Data entries
━━━━━━━━━━━━━━━━

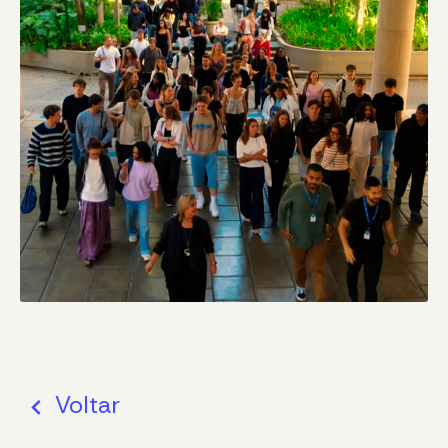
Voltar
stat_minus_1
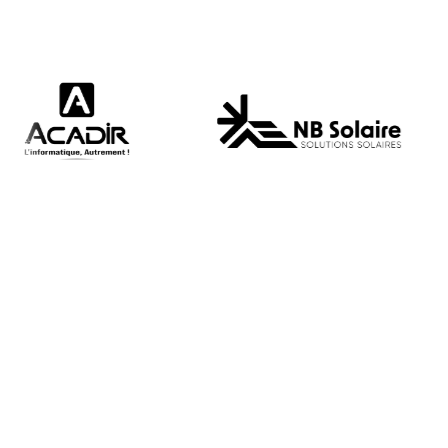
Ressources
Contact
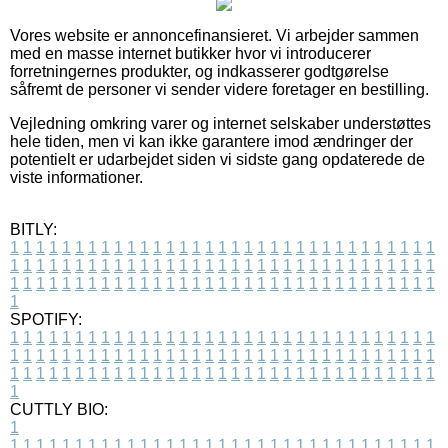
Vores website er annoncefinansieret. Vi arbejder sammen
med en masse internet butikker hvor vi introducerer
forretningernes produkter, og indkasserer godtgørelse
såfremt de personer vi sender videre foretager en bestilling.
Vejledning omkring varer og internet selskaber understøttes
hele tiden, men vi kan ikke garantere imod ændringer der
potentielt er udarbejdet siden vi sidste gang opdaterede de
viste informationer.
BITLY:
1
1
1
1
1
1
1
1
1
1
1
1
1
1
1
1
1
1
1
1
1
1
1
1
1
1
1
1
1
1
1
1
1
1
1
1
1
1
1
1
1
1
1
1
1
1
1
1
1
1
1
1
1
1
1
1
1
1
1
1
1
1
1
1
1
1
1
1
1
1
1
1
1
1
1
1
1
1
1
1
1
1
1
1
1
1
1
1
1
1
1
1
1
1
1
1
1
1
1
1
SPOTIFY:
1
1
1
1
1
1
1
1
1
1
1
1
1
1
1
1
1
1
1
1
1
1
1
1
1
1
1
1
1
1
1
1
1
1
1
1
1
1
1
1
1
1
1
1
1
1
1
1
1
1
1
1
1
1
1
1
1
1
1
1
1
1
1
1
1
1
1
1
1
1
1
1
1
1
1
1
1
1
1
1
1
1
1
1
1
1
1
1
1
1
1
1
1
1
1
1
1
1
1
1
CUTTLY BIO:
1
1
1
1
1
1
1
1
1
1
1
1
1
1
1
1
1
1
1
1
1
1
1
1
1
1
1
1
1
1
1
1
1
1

━━━━━━━━━━━━━━━━

» **Activity**
Your answer should reproduce every line of the data verbatim and include no images.

» **Answer space**
Voltar
stat_minus_1
Ressources
Contact
Vores website er annoncefinansieret. Vi arbejder sammen
med en masse internet butikker hvor vi introducerer
forretningernes produkter, og indkasserer godtgørelse
såfremt de personer vi sender videre foretager en bestilling.
Vejledning omkring varer og internet selskaber understøttes
hele tiden, men vi kan ikke garantere imod ændringer der
potentielt er udarbejdet siden vi sidste gang opdaterede de
viste informationer.
BITLY:
1
1
1
1
1
1
1
1
1
1
1
1
1
1
1
1
1
1
1
1
1
1
1
1
1
1
1
1
1
1
1
1
1
1
1
1
1
1
1
1
1
1
1
1
1
1
1
1
1
1
1
1
1
1
1
1
1
1
1
1
1
1
1
1
1
1
1
1
1
1
1
1
1
1
1
1
1
1
1
1
1
1
1
1
1
1
1
1
1
1
1
1
1
1
1
1
1
1
1
1
SPOTIFY:
1
1
1
1
1
1
1
1
1
1
1
1
1
1
1
1
1
1
1
1
1
1
1
1
1
1
1
1
1
1
1
1
1
1
1
1
1
1
1
1
1
1
1
1
1
1
1
1
1
1
1
1
1
1
1
1
1
1
1
1
1
1
1
1
1
1
1
1
1
1
1
1
1
1
1
1
1
1
1
1
1
1
1
1
1
1
1
1
1
1
1
1
1
1
1
1
1
1
1
1
CUTTLY BIO:
1
1
1
1
1
1
1
1
1
1
1
1
1
1
1
1
1
1
1
1
1
1
1
1
1
1
1
1
1
1
1
1
1
1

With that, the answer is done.